# Data provided
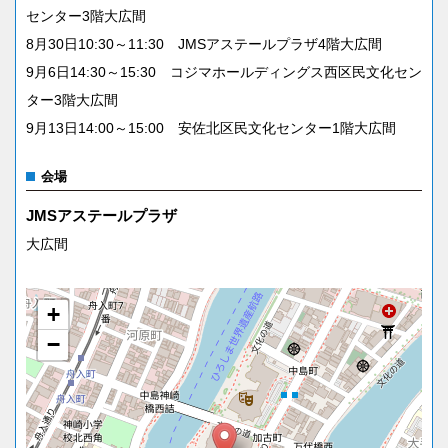
センター3階大広間
8月30日10:30～11:30 JMSアステールプラザ4階大広間
9月6日14:30～15:30 コジマホールディングス西区民文化セン
ター3階大広間
9月13日14:00～15:00 安佐北区民文化センター1階大広間
会場
JMSアステールプラザ
大広間
+
−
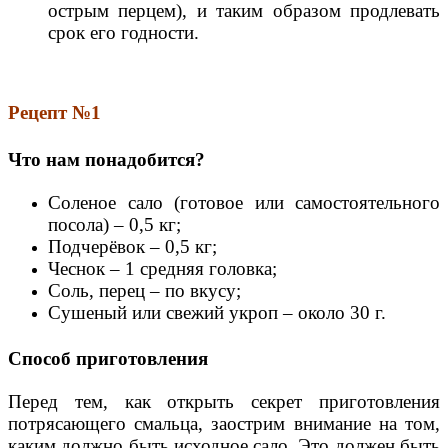
острым перцем), и таким образом продлевать
срок его годности.
Рецепт №1
Что нам понадобится?
Соленое сало (готовое или самостоятельного
посола) – 0,5 кг;
Подчерёвок – 0,5 кг;
Чеснок – 1 средняя головка;
Соль, перец – по вкусу;
Сушеный или свежий укроп – около 30 г.
Способ приготовления
Перед тем, как открыть секрет приготовления
потрясающего смальца, заострим внимание на том,
каким должно быть исходное сало. Это должен быть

# Try it
Say, as a single number and nothing more, how many lines of the entries contain the word "сало".

# Response
2